The company's President and CEO, Al White, attributed the strong quarter to record revenues and significant operational progress, noting double-digit growth in the CooperVision segment and a solid performance by CooperSurgical despite distribution challenges. White expressed optimism about the company's momentum, leading to increased revenue and earnings guidance for fiscal year 2024.

CooperCompanies now projects fiscal 2024 EPS to range between $3.54 and $3.60, with the midpoint of $3.57 slightly above the analyst consensus of $3.55. The company also raised its revenue outlook to $3.863-3.905 billion, with the midpoint of $3.884 billion closely aligned with the consensus estimate of $3.88 billion.

The second quarter saw CooperVision revenue climb 8% to $635.9 million, driven by strong demand for silicone hydrogel lenses.
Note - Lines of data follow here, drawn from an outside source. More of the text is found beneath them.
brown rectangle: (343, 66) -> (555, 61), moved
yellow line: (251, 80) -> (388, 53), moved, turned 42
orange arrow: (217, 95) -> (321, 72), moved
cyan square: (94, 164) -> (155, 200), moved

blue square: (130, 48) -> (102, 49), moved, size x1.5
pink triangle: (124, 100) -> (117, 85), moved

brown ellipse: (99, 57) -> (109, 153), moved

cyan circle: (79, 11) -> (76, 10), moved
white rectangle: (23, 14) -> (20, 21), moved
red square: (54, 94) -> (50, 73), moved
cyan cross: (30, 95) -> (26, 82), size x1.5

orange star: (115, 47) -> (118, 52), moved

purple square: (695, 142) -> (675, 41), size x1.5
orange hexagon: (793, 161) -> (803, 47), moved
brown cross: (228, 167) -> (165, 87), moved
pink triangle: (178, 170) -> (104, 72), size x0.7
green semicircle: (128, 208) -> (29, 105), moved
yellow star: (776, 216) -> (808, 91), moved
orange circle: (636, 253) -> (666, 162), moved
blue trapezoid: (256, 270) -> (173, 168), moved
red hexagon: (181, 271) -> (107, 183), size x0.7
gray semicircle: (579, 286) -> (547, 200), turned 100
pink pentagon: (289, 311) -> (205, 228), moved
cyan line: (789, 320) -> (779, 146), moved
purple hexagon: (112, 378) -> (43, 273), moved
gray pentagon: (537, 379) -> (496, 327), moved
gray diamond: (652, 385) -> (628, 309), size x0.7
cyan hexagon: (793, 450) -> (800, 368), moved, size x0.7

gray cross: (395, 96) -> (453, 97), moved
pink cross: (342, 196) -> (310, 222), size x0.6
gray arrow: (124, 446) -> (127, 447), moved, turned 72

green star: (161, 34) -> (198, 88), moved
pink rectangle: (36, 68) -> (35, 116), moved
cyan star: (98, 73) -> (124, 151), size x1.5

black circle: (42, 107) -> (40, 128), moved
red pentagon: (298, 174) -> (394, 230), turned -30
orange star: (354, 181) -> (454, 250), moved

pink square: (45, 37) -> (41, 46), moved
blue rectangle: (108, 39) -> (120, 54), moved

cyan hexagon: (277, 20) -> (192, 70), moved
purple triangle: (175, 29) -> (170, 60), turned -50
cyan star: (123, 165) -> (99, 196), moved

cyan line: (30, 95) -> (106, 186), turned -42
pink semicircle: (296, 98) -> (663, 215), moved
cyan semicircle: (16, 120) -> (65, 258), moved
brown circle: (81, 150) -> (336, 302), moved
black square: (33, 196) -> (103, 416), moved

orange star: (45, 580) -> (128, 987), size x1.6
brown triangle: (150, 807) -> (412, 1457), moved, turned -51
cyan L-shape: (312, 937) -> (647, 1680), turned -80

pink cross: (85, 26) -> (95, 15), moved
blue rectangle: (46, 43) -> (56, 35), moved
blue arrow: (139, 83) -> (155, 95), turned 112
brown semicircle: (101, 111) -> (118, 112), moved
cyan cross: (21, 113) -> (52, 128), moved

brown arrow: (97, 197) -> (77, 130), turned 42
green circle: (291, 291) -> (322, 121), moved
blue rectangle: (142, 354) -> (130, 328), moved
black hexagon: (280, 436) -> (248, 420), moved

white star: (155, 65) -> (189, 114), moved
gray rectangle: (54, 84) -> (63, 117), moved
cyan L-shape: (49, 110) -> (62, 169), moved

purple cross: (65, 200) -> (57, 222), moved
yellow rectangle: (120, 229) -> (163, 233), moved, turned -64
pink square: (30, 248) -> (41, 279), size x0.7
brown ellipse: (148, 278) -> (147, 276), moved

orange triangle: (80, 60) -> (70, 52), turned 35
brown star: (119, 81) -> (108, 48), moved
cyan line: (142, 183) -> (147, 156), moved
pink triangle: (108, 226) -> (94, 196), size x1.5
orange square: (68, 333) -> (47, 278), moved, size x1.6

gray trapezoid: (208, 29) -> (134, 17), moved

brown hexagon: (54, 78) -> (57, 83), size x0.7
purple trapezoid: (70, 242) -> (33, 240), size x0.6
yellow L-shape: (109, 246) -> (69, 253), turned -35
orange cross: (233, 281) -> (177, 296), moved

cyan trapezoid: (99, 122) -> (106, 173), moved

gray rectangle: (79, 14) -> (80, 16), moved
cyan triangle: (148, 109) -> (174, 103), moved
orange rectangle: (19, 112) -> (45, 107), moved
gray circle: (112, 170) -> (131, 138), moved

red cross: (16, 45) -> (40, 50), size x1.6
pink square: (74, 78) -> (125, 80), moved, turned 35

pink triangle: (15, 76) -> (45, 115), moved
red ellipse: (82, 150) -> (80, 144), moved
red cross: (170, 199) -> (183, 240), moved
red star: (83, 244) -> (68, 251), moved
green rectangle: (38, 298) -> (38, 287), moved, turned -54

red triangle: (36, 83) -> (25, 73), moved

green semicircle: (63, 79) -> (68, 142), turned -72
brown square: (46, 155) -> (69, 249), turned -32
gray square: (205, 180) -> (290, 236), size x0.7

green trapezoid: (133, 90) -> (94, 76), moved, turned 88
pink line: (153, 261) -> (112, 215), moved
CooperSurgical reported a 6% increase in revenue to $306.7 million. Gross margin improved to 67% compared to 66% in the prior year's second quarter, and operating margin expanded significantly to 17% from 11%.

The company's financial health remains robust, with $111.0 million in cash provided by operations and $36.9 million in free cash flow after accounting for capital expenditures. Total debt, excluding unamortized debt issuance costs, stood at $2.7 billion, with cash and cash equivalents of $112.4 million.

Investors have responded positively to the earnings beat and the company's confident outlook for the remainder of the fiscal year. The raised guidance indicates management's belief in the company's ability to sustain growth and profitability in the current market environment.